Novels and stories are some of the most captivating forms of entertainment still around today. Sure, there are millions of video games and movies available for sale, but nothing can truly beat the nice turn of pages, the smell of an old book, and the tens of thousands of words painting the perfect picture in your head. That being said, there are some countries who still choose to ban such literary classics that could enlighten and teach our youth. These stories are well written and worth a read. Here are ten shocking banned classic novels everyone should check out.

Ulysses, James Joyce

Ulysses, by James Joyce, tells the story of Leopold Bloom, the main character who is traveling through Dublin, Ireland. The title is the same as Homer’s Odyssey, and both novels have much in common. In terms of content, though, it is quite tame.

The Adventures of Huckleberry Finn, Mark Twain

The Adventures of Huckleberry Finn is quite a famous novel, though some countries have banned it. The tale is of a young protagonist traveling down the Mississippi River. There are plenty of racist themes throughout, all of which are probably hurtful to many.

Candide, Voltaire

Candide, by Voltaire, is the story of a naive protagonist who believes in Leibnizian optimism. The entire novel is mostly made up of satire and hardships that the character must undergo. Adventure parodies, romance cliches, and plenty more abound.

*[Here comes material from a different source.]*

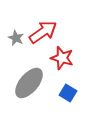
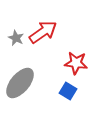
red star: moved 14 px right, 5 px down; rotated 10 degrees counterclockwise
gray ellipse: moved 9 px left
blue square: moved 2 px up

Brave New World, Aldous Huxley

It is rather shocking that Brave New World, by Aldous Huxley, could be banned by any government. The iconic science fiction novel is a wonderful read about humanity in a healthy and technological utopia. Sex and drug use run rampant, though.

1984, George Orwell

1984 is the story of Winston Smith, who is currently in the middle of a totalitarian state. This is probably the most famous dystopian novel to have ever been authored and released. The story also birthed “Big Brother,” and invasive surveillance.

The Catcher in the Rye, J. D. Salinger

The Catcher in the Rye follows Holden Caulfield, the main protagonist, who experiences teenage isolation and the fear of growing older. The novel is rather controversial for the use of profanity, the sexual content, and the teenage angst experienced throughout.

Of Mice and Men, John Steinbeck

Of Mice and Men is a story that most people within the United States ended up reading during their High School English class. The mentally ill main character accidentaly kills a mouse, which foreshadows so much worse. John Steinbeck told a magnificent story here.

Slaughterhouse-Five, Kurt Vonnegut

Slaughterhouse-Five, by Kurt Vonnegut, follows Billy Pilgrim, a young American soldier captured by the German soldiers in World War 2. He is housed in a makeshift prison, which was once a slaughterhouse in Dresden. Death, torture, kidnapping, and war are all revealed in spades.

Uncle Tom’s Cabin, Harriet B. Stowe

Uncle Tom’s Cabin is another story that plays heavily on racist undertones and the slavery experienced within the US many years ago. The anti-slavery novel leads up to the American Civil War, which is full of blood and anger.

Lord of the Flies, William Golding

Lord of the Flies, by Nobel Prize-winner William Golding, is a play on how man is civil, but will turn savage at a moment’s notice. School children trapped on an island decided to govern themselves, but fail, and end up consuming each other.